We need to return and cache hole mappings now for the case of multiple
blocks per page.  We no longer use the BH_mapped to indicate a block over
a hole, so we have to get that info from xfs_map_blocks().  We cache it so
that holes that span two pages don't need separate lookups.  This allows us
to avoid ever doing write IO over a hole, too.

Further, we need to drop the XFS_BMAPI_IGSTATE flag so that we don't
combine contiguous written and unwritten extents into a single map.  The
io type needs to match the extent type we are writing to so that we run the
correct IO completion routine for the IO. There is scope for optimisation
that would allow us to re-instate the XFS_BMAPI_IGSTATE flag, but this
requires tweaks to code outside the scope of this change.

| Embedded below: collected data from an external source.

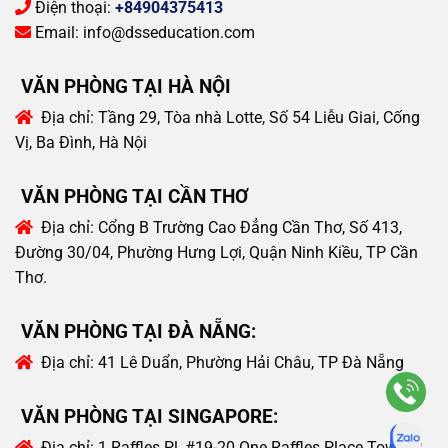
Điện thoại:
+84904375413
Email:
info@dsseducation.com
VĂN PHÒNG TẠI HÀ NỘI
Địa chỉ:
Tầng 29, Tòa nhà Lotte, Số 54 Liễu Giai, Cống
Vị, Ba Đình, Hà Nội
VĂN PHÒNG TẠI CẦN THƠ
Địa chỉ:
Cổng B Trường Cao Đẳng Cần Thơ, Số 413,
Đường 30/04, Phường Hưng Lợi, Quận Ninh Kiều, TP Cần
Thơ.
VĂN PHÒNG TẠI ĐÀ NẴNG:
Địa chỉ:
41 Lê Duẩn, Phường Hải Châu, TP Đà Nẵng
VĂN PHÒNG TẠI SINGAPORE:
Địa chỉ:
1 Raffles Pl, #19-20 One Raffles Place Tower 2,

Now that we have xfs_map_blocks() returning both a cached map and the type
of IO we need to perform, we can rewrite xfs_writepage_map() to drop all
the bufferhead control. It's also much simplified because it doesn't need
to explicitly handle COW operations.  Instead of iterating bufferheads, it
iterates blocks within the page and then looks up what per-block state is
required from the appropriate bufferhead.  It then validates the cached
map, and if it's not valid, we get a new map.  If we don't get a valid map
or it's over a hole, we skip the block.

At this point, we have to remap the bufferhead via xfs_map_at_offset().
As previously noted, we had to do this even if the buffer was already
mapped as the mapping would be stale for XFS_IO_DELALLOC, XFS_IO_UNWRITTEN
and XFS_IO_COW IO types.  With xfs_map_blocks() now controlling the type,
even XFS_IO_OVERWRITE types need remapping, as converted-but-not-yet-
written delalloc extents beyond EOF can be reported at XFS_IO_OVERWRITE.
Bufferheads that span such regions still need their BH_Delay flags cleared
and their block numbers calculated, so we now unconditionally map each
bufferhead before submission.

But wait! There's more - remember the old "treat unwritten extents as
holes on read" hack?  Yeah, that means we can have a dirty page with
unmapped, unwritten bufferheads that contain data!  What makes these so
special is that the unwritten "hole" bufferheads do not have a valid block
device pointer, so if we attempt to write them xfs_add_to_ioend() blows
up. So we make xfs_map_at_offset() do the "realtime or data device"
lookup from the inode and ignore what was or wasn't put into the
bufferhead when the buffer was instantiated.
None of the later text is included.